§ Records to use:
=== Section Start ===
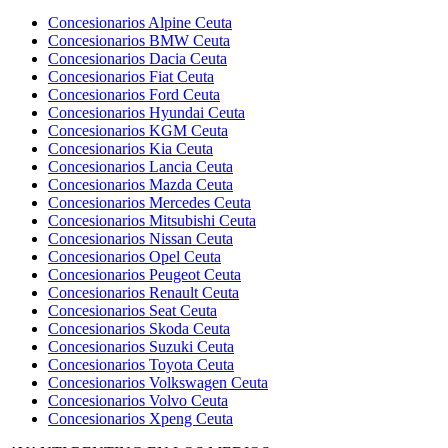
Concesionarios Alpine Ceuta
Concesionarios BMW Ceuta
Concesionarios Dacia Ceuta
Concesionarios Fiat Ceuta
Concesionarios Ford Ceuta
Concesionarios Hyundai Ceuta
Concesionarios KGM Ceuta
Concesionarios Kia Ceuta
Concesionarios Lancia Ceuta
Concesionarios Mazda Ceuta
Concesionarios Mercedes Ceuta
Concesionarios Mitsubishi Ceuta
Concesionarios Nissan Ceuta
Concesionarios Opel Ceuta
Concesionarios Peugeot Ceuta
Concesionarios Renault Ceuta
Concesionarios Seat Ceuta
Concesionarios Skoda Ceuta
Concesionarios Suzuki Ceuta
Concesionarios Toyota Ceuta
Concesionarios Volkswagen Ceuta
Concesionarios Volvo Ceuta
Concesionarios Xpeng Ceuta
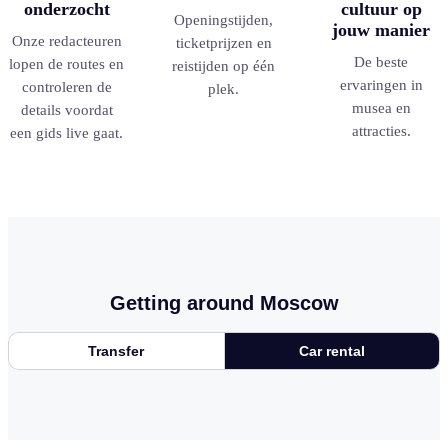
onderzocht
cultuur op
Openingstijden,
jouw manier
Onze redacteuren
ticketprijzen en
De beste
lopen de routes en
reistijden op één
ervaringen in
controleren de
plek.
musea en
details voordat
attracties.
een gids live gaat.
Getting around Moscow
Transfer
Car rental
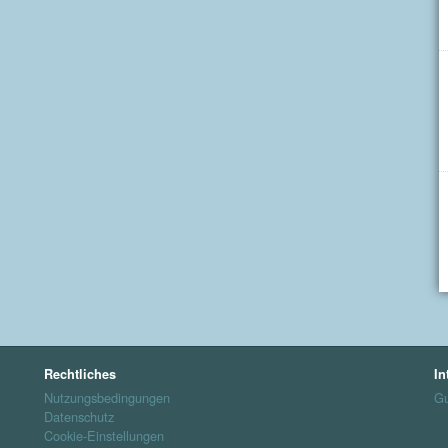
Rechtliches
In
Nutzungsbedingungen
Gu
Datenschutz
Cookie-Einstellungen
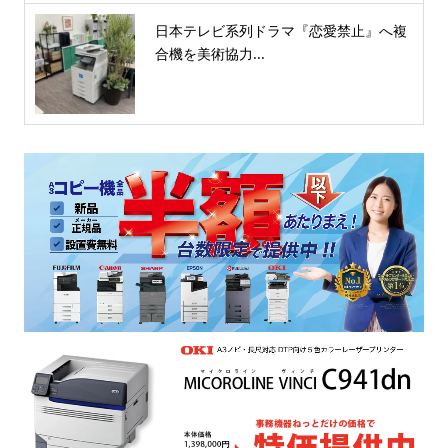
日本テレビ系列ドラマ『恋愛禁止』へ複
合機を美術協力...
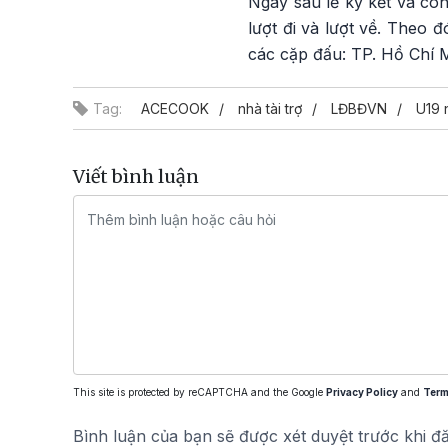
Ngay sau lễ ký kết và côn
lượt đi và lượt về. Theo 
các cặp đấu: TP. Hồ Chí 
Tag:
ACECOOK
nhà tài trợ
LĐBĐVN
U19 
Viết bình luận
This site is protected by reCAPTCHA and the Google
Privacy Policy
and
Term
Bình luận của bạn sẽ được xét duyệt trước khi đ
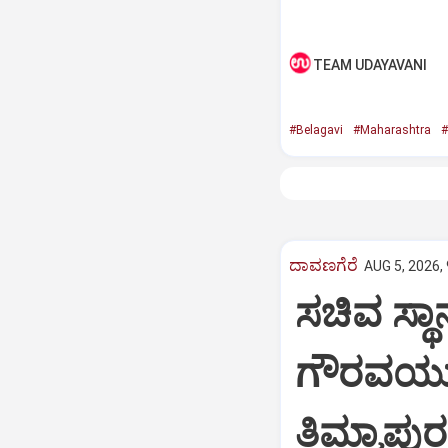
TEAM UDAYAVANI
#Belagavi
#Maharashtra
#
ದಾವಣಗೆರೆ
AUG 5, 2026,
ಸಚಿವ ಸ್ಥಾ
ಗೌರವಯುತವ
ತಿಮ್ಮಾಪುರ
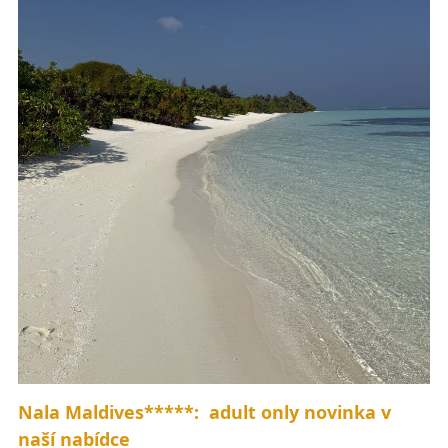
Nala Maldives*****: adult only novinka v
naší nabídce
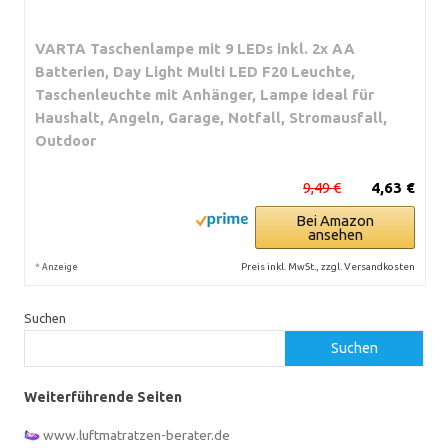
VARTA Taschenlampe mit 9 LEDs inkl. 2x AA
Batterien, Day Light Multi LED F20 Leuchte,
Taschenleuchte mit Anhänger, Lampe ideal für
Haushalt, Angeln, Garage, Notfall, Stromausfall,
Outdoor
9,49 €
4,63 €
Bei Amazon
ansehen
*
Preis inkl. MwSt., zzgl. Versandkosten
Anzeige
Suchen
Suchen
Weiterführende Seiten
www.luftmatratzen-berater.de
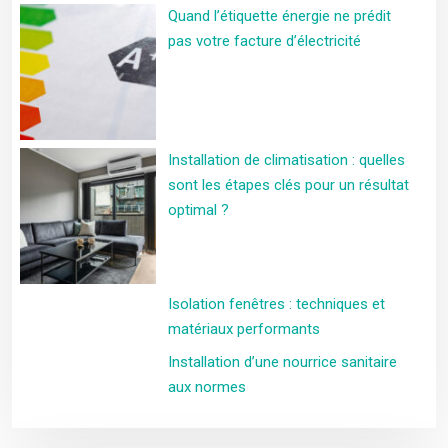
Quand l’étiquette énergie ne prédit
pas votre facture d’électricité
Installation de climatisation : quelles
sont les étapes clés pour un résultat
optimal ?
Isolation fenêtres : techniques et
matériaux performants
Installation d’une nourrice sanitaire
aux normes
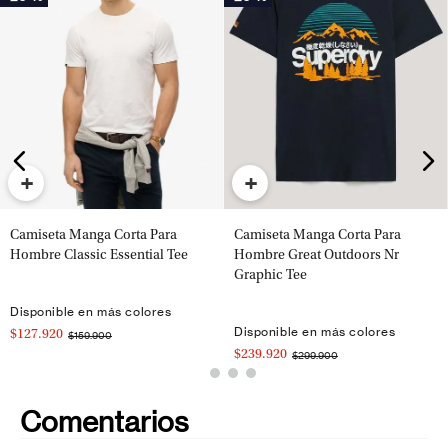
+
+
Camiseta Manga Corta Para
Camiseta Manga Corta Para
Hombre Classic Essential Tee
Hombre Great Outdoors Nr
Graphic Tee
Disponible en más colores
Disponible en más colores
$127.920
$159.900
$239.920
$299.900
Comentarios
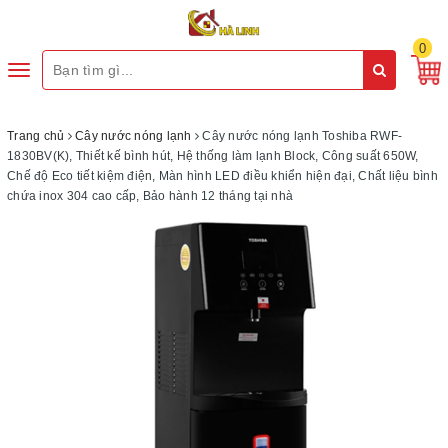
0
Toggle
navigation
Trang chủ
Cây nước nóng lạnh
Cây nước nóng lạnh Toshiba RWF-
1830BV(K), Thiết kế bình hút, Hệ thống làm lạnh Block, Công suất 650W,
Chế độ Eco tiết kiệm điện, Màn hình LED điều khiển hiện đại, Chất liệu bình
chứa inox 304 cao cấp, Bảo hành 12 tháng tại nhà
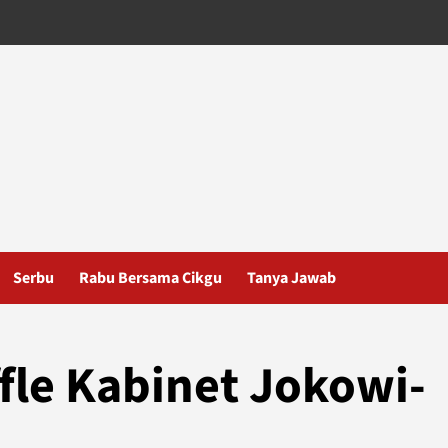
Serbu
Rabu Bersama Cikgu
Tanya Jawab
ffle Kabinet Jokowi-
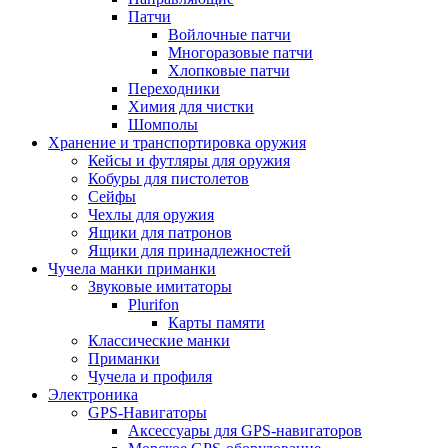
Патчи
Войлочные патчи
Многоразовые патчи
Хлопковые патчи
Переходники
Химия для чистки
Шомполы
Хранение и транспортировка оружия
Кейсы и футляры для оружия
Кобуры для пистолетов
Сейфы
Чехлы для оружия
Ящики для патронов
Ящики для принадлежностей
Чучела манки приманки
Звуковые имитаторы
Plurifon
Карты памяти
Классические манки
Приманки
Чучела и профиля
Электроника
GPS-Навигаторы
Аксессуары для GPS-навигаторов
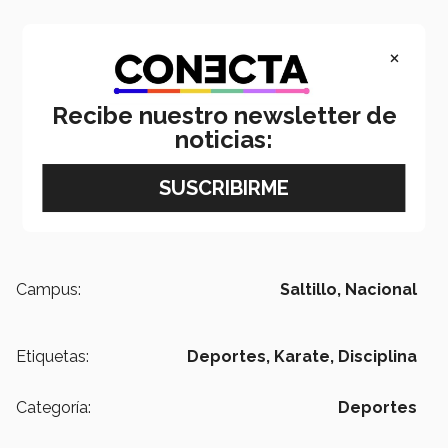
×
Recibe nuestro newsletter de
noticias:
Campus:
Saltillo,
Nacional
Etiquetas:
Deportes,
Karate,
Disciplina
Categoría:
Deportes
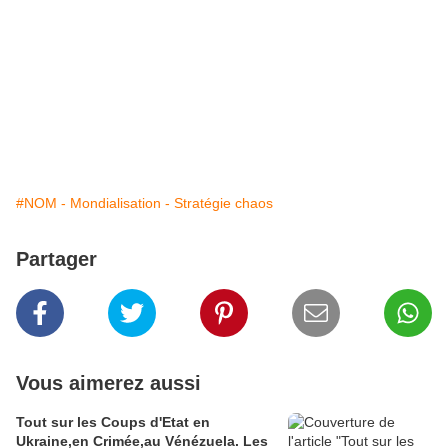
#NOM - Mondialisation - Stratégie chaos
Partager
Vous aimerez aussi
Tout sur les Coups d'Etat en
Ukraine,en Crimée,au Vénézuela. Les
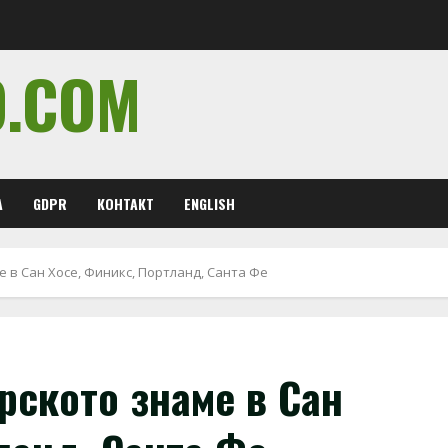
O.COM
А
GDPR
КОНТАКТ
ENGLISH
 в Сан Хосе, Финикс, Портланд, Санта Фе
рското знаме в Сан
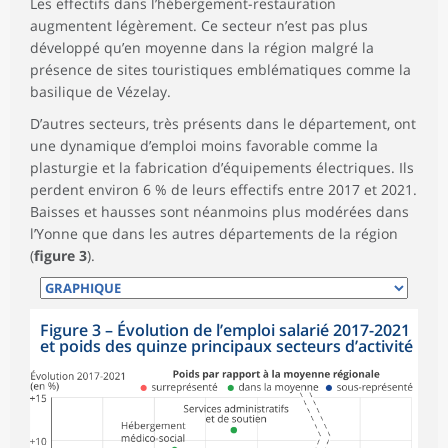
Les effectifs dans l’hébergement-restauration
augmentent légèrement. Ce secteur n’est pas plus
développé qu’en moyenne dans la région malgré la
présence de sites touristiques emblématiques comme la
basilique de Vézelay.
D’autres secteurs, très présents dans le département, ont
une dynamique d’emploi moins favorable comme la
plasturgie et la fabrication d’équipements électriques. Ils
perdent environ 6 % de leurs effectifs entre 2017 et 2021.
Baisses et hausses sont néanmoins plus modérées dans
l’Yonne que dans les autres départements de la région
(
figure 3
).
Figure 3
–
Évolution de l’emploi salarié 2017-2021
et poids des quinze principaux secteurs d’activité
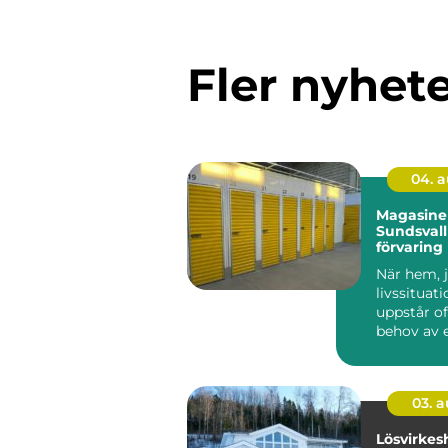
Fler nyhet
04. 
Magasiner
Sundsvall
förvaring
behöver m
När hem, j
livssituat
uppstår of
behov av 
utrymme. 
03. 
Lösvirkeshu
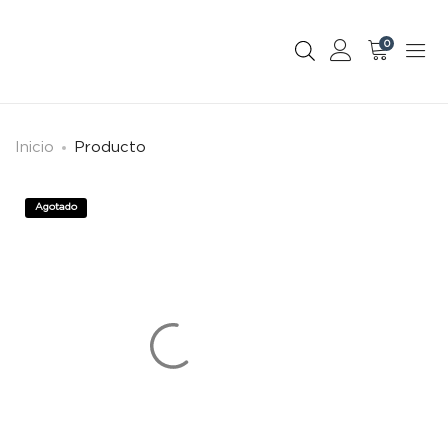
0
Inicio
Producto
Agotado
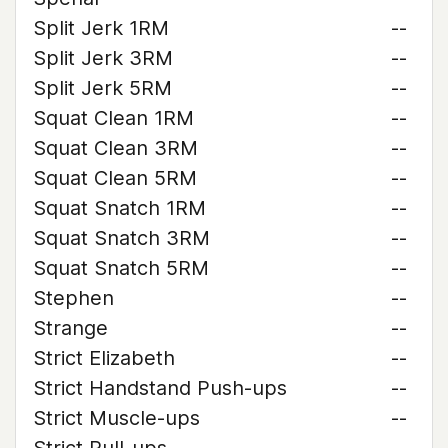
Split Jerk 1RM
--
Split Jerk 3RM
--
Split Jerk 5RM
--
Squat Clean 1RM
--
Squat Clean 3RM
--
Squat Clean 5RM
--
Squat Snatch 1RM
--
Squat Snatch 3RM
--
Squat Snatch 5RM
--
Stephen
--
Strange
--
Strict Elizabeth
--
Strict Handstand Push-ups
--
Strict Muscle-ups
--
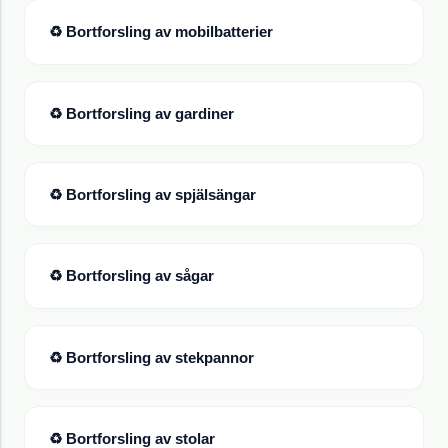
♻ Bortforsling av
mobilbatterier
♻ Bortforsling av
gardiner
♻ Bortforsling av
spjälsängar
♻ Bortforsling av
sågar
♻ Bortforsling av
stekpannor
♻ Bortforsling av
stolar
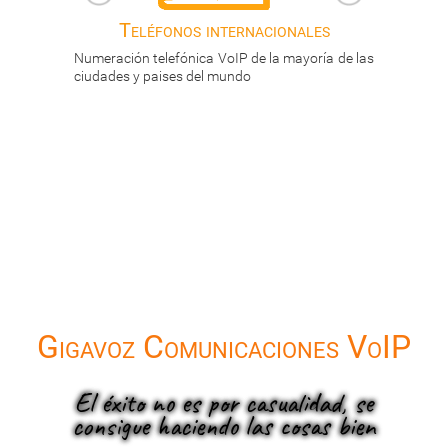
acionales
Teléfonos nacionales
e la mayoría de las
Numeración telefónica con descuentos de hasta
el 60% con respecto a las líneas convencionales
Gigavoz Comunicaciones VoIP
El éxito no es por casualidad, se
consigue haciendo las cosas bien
=== Section End ===
Tally the lines of the data that contain the string "sont" and report the total alone.

2